Whoever is to blame, there will be a good deal of soul-searching at this weekend’s party congress in Perpignan, the only town with over 100,000 inhabitants run by the RN.
Le Pen is expected to be re-elected as party leader as she’s the sole candidate in the running.
“The problem is there is no one, at least today, who is able and willing to challenge Marine Le Pen’s leadership,” says Camus.
He notes that Marion Marechal, Le Pen’s popular and more socially conservative niece, left the party. “If Le Pen fails in her election bid in 2022, Marechal may return,” he suggests.
One possible challenge may come from outside the party in the shape of hard-right editorialist and TV pundit Eric Zemmour who is hesitating over a presidential bid.
“He is much more outspoken on immigration and Islam than Marine Le Pen,” Camus says.
If Zemmour does run “he could siphon off the vote of disillusioned voters within the National Rally who are really focused on the great replacement theory, immigration and the death of traditional France.”

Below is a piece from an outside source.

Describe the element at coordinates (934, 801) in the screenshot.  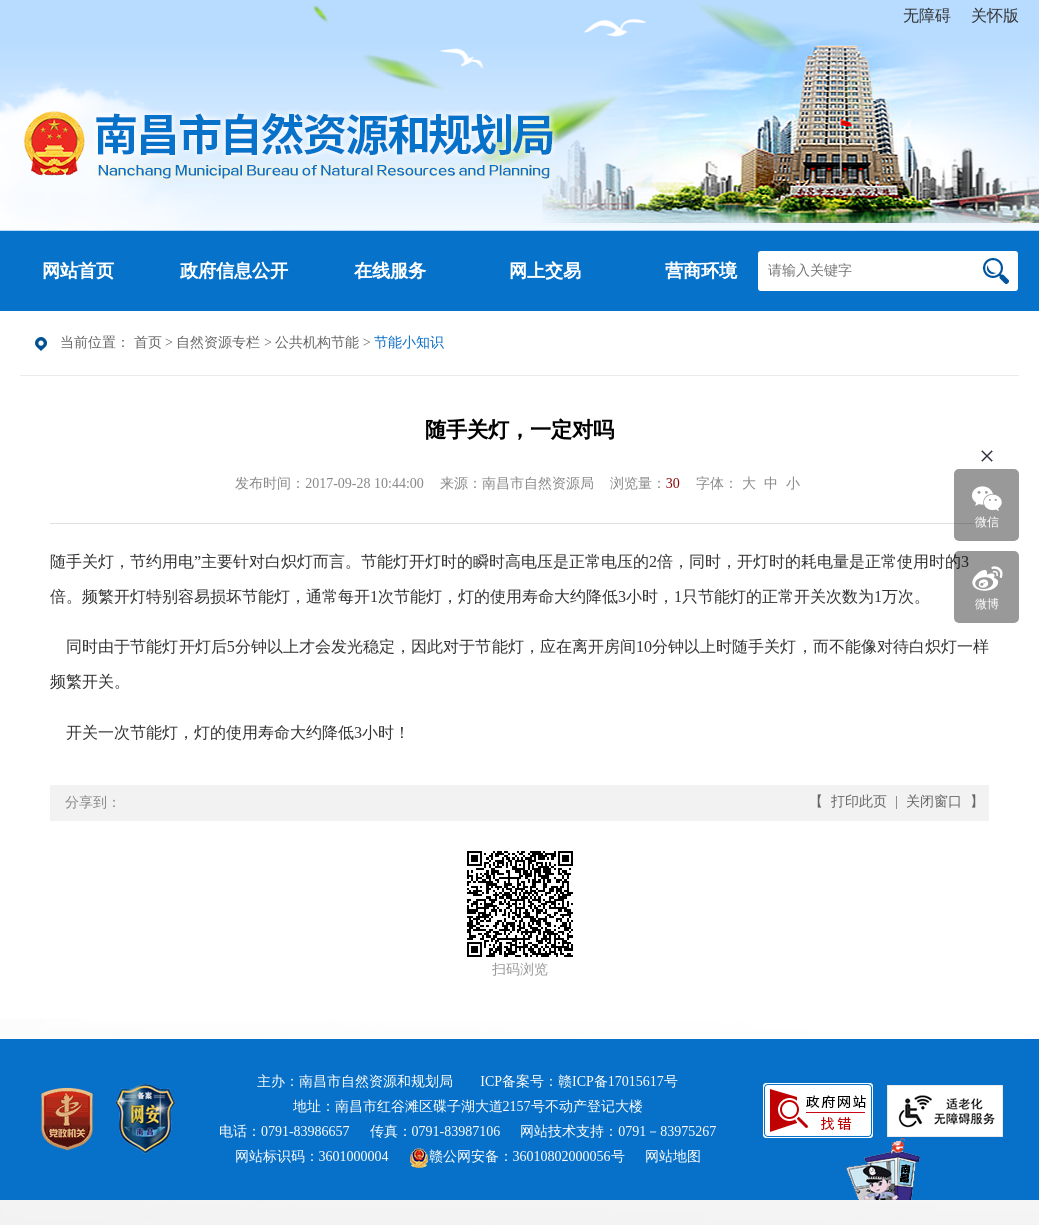
I see `关闭窗口` at that location.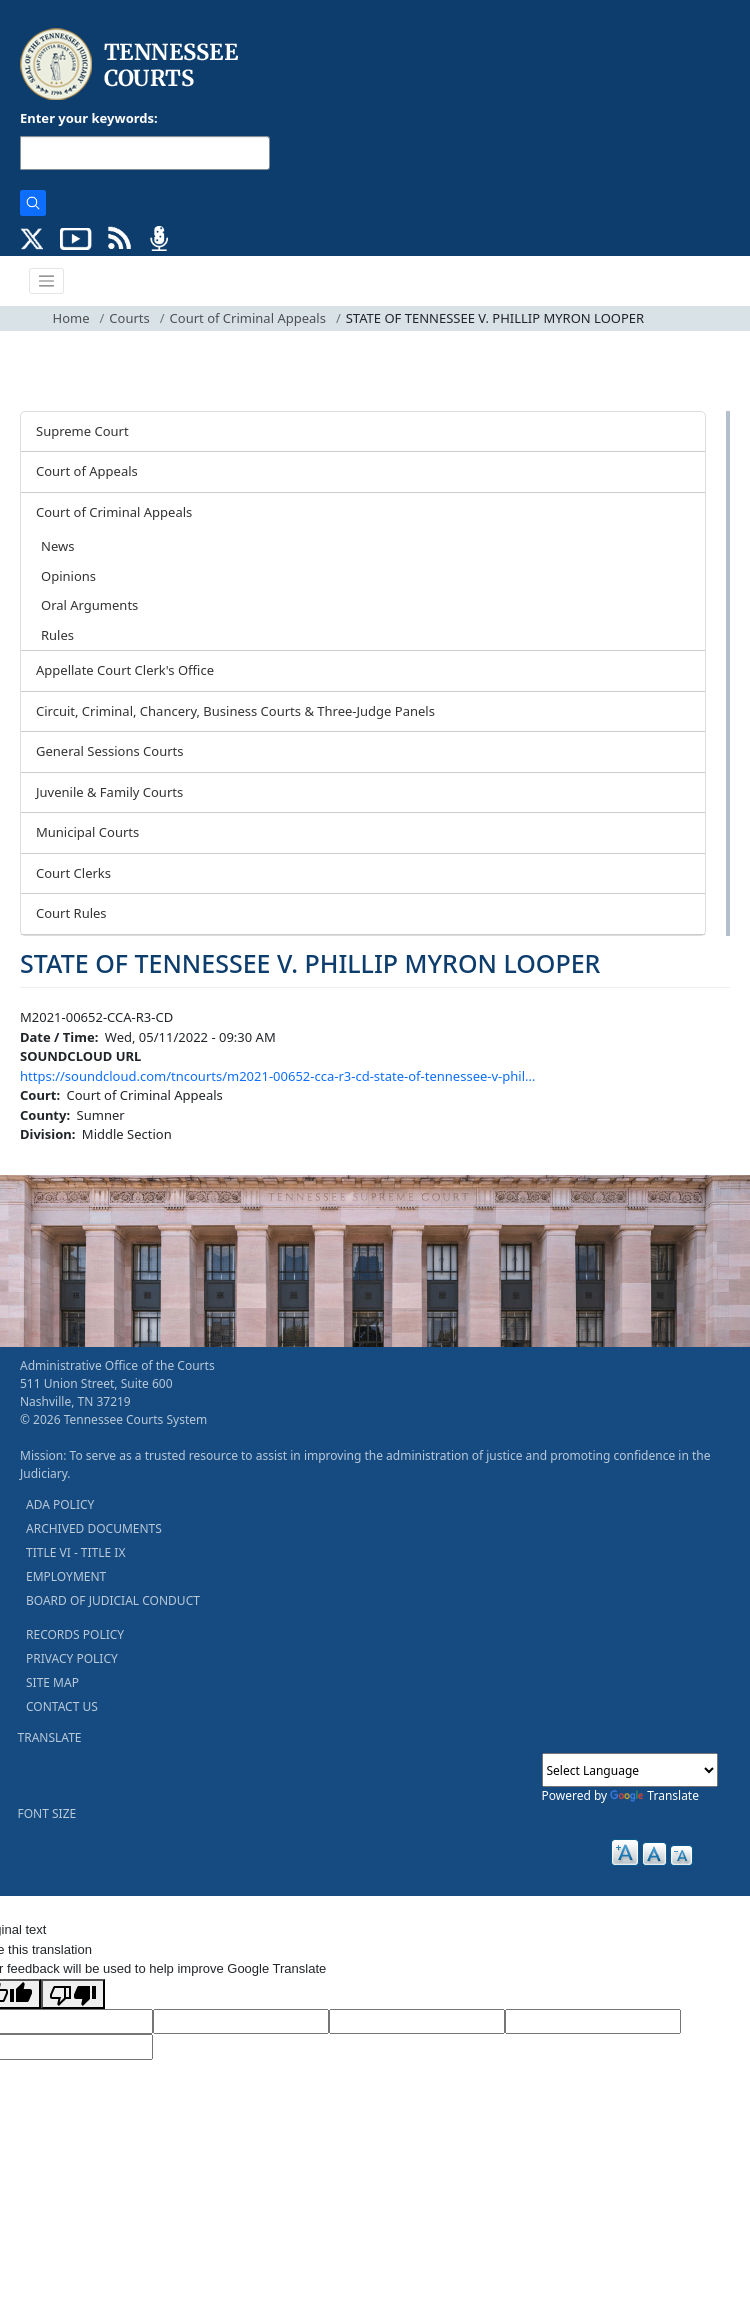 The width and height of the screenshot is (750, 2311). I want to click on [Target Language], so click(241, 2022).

Stuck in the same strategy
Le Pen’s strategy may be faltering, but she has few options.
“There is no real alternative to the strategy that Marine Le Pen has decided,” Camus says. “If the party goes back to the old extreme right it will be a failure and there is no possibility of the party entering into some kind of alliance with the Republicans.”
Le Pen may be down, but she’s far from out of the race and will make her third attempt to reach the Elysée Palace in next April’s elections.
Polling shows a Le Pen-Macron face-off in the second round as the most likely scenario.
“Marine Le Pen wants to be elected and she thinks that she is ready to lead this country," says Camus. "And a lot of people inside the party have been waiting for decades to really come to power, to get responsibilities and change French politics.”
Deprived of power
But the way in which more mainstream parties came together in the second round of the recent regional elections, blocking the RN candidate who was in the lead in the PACA region, suggests there may be potholes on the path to victory.
Nonna Mayer, a specialist on the hard-right at the Paris-based Sciences-Po institute, agrees there are limits to Le Pen’s steady progression.
“Only 24 percent of the French consider she’s capable of being president of the Republic, less than a third of the French think her party is capable of governing,” she told news website Mediapart.
“I’ve always said that maybe the destiny of the RN is to be a strong party with a strong following of say 25-30 percent of the vote but without ever coming to power,” says Camus.
Despite Le Pen’s insistence that the party is very different from that of her father “it’s still seen by many people as too extreme”.